FICO credit score and what it means for personal loans
|poor||It’s difficult to qualify for a personal loan with bad credit. If you find a lender that you qualify with, your interest rate will be high and you will likely have tighter credit limits.|
|Mass (580 – 669)||Borrowers with fair credit ratings have a better chance of qualifying for lower interest rates, but may still only qualify for low loan amounts.|
|Good (670 -739)||Borrowers with good credit are likely to receive lower interest rates from a lender and qualify for higher loan amounts.|
|Very good (740 -799)||Borrowers with excellent credit ratings qualify for the lowest interest rates from a lender and even higher loan amounts.|
|Exceptional (800+)||Borrowers with exceptional credit ratings qualify for the lowest interest rates and highest loan amounts from any lender.|
Personal loan for bad credit
The minimum credit rating required for a personal loan depends on the individual lender. Therefore, evaluate the individual requirements of the lender before applying. If you are struggling with your credit score and are looking for a personal loan, there are bad credit personal loans out there. These loans typically have more flexible requirements, and lenders consider a borrower’s overall financial history and focus less on creditworthiness.
If you are looking to get a personal loan with less than stellar credit, there are many things to consider. The lower your credit rating, the higher the interest rate on your loan is likely to be. Because a lower credit rating means higher risk for the lender, the terms of your loan are likely to be less flexible than with a borrower with a higher credit rating.
Make sure the loan terms you qualify for will work for you and that you will be able to repay the loan comfortably. Borrowers should also be on the lookout for robbery loans by verifying a lender’s credentials before applying.
Credit considerations when taking out a personal loan
When applying for a personal loan, first check your credit history and credit reports. Knowing exactly where you stand can help you better determine what interest rates you qualify for with a particular lender.
Before you decide on a lender, you should research the best personal loan rates available. You should also read the fine print for individual lenders to make sure you know exactly what you’re signing up for and whether you’ll need to pay any additional fees. Be sure to calculate what your monthly payments will be before you decide to take out a loan.

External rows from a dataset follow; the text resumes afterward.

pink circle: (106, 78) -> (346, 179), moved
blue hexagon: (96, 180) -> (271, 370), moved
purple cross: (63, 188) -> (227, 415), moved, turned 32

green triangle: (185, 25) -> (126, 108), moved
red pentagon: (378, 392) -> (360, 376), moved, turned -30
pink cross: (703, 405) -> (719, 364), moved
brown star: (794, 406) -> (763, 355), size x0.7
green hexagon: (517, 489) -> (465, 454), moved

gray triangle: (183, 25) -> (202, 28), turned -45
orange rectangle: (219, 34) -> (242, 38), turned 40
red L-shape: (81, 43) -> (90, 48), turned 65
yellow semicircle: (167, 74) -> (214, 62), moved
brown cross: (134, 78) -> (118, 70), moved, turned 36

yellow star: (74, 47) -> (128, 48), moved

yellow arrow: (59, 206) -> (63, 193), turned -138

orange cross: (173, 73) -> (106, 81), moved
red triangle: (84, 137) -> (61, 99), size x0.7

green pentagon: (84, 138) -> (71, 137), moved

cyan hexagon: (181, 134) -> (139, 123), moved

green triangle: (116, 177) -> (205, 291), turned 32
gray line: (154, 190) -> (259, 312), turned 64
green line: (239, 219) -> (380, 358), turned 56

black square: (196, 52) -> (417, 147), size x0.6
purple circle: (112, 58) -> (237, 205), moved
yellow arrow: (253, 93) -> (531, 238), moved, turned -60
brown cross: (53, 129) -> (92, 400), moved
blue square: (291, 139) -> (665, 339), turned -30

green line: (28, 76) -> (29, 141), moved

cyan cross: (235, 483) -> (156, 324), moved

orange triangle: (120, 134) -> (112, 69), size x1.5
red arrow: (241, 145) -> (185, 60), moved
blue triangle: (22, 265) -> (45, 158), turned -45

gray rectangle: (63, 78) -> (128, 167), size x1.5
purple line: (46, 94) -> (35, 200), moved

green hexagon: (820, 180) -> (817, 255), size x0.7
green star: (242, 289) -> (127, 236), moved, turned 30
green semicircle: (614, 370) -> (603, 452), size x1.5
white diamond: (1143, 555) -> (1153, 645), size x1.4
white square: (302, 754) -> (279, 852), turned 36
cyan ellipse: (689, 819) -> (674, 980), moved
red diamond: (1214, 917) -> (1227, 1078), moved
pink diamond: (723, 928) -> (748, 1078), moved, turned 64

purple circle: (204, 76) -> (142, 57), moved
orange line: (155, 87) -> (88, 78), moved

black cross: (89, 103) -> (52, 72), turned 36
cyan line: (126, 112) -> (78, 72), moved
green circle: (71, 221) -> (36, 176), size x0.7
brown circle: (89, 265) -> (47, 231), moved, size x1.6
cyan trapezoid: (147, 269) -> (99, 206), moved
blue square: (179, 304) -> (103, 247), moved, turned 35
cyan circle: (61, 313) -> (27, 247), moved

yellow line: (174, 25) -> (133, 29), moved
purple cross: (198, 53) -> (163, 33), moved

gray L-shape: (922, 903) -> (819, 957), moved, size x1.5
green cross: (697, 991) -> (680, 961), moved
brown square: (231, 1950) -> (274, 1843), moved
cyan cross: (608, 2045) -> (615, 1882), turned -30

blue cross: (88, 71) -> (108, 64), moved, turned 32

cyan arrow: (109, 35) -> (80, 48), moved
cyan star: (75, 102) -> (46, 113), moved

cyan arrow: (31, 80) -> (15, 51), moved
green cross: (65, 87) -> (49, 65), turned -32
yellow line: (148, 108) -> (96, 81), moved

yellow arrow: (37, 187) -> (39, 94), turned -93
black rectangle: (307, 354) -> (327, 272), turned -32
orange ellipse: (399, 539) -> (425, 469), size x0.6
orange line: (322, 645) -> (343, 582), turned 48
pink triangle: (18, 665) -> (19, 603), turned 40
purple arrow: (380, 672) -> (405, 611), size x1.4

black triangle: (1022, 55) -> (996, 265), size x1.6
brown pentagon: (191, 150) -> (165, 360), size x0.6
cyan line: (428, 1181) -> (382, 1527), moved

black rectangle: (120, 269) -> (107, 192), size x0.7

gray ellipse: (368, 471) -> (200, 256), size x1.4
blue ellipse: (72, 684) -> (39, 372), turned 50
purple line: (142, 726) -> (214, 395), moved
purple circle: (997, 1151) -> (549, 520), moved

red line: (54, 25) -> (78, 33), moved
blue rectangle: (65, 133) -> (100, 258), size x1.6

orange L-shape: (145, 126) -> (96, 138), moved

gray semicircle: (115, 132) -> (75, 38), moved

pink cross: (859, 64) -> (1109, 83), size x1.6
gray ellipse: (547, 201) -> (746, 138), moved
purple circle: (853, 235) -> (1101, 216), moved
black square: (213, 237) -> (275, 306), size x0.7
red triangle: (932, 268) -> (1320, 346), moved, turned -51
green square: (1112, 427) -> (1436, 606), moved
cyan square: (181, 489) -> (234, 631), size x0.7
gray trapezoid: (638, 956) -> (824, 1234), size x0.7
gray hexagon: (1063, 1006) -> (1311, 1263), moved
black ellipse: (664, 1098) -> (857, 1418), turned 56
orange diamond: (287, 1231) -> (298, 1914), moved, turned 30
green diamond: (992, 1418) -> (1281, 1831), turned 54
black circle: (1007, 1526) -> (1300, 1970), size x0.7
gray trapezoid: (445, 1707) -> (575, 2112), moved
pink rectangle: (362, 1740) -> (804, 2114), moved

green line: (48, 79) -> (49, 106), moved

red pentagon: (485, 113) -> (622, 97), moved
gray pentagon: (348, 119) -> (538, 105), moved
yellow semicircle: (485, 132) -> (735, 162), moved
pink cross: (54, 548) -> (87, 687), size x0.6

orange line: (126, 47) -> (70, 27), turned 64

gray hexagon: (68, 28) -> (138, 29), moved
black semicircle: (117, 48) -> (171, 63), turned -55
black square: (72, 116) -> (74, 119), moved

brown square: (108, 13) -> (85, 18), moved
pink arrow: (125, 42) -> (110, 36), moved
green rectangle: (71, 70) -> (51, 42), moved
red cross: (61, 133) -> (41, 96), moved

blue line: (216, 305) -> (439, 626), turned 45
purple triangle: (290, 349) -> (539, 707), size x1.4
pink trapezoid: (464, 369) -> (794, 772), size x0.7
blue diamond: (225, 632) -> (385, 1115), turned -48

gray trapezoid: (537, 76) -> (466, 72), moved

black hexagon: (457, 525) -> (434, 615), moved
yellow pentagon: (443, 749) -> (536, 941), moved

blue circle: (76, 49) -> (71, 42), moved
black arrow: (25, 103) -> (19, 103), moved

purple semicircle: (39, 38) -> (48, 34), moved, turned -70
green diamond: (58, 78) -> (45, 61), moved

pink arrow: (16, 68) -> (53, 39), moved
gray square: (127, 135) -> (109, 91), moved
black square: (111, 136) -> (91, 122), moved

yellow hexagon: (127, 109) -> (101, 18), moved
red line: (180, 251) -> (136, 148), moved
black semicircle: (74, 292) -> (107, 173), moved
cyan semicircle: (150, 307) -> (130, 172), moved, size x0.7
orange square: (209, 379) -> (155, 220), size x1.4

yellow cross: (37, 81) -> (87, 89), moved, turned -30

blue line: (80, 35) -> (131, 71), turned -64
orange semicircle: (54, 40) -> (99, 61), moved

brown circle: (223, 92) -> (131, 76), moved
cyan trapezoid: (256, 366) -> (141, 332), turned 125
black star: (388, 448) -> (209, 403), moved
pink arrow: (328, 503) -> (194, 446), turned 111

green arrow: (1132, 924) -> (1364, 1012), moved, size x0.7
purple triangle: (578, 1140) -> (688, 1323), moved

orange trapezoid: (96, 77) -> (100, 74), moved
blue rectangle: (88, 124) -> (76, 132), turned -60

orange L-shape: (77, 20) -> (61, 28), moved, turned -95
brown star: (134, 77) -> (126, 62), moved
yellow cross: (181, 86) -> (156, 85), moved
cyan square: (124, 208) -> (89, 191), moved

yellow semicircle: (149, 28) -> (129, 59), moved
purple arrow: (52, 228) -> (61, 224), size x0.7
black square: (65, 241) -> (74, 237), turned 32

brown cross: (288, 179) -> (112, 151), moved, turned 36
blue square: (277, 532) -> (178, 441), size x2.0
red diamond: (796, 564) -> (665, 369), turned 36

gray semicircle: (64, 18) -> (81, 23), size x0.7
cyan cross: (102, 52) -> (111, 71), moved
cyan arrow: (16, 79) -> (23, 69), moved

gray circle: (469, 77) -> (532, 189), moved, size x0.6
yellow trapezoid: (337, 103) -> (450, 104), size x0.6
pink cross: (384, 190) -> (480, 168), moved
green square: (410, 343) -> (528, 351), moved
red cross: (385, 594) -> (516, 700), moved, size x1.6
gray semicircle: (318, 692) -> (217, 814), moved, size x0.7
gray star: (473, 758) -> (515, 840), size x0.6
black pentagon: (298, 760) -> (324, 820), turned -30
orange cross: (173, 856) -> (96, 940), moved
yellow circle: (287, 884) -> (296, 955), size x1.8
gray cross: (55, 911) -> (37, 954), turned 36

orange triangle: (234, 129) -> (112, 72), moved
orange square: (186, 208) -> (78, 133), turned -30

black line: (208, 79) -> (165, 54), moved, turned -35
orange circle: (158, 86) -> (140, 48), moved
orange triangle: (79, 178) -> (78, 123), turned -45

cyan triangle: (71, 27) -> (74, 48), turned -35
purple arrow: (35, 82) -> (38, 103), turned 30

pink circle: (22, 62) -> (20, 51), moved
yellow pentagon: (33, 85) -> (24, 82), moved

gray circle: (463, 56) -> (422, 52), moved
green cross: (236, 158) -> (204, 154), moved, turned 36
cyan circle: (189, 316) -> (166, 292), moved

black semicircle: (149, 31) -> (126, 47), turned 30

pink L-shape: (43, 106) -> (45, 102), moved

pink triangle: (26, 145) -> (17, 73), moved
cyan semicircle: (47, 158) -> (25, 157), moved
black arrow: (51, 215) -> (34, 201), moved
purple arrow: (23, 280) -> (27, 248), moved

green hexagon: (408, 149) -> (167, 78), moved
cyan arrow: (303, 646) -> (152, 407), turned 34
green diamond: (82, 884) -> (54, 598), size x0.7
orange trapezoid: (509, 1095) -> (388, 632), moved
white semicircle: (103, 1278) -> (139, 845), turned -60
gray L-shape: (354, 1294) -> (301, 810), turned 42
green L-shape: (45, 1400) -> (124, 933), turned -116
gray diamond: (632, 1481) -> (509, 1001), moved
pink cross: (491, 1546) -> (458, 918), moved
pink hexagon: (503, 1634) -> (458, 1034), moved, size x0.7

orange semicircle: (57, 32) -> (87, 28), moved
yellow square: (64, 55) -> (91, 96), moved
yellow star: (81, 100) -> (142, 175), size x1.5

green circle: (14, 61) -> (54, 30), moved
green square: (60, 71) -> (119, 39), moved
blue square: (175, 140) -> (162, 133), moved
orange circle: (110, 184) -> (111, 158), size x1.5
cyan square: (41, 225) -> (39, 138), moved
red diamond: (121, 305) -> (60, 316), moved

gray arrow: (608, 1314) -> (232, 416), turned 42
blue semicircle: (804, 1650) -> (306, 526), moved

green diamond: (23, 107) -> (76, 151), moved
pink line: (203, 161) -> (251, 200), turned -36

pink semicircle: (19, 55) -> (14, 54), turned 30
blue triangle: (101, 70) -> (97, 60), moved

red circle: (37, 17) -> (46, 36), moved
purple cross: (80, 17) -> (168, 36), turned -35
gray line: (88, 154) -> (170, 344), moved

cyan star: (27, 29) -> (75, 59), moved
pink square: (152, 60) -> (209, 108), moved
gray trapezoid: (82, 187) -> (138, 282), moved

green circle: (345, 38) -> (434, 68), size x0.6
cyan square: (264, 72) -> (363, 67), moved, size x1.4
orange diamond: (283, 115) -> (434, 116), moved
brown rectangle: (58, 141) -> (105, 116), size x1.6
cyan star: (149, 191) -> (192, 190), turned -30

Which age group takes out the largest personal loans?
The final result
Before taking out a personal loan, make sure you know your creditworthiness and have a clear understanding of your financial situation. Consider the interest rate you’re likely to qualify for, compare the lender’s requirements and terms, and calculate what your monthly payments will be. To minimize damage to your credit score, apply to multiple lenders at the same time. Read the loan terms carefully before officially taking out the loan.
While the average credit score for an accepted loan application is quite high at 741, you can generally qualify for a loan with a score of 610 or higher. For best results, work on building your credit before taking on more debt.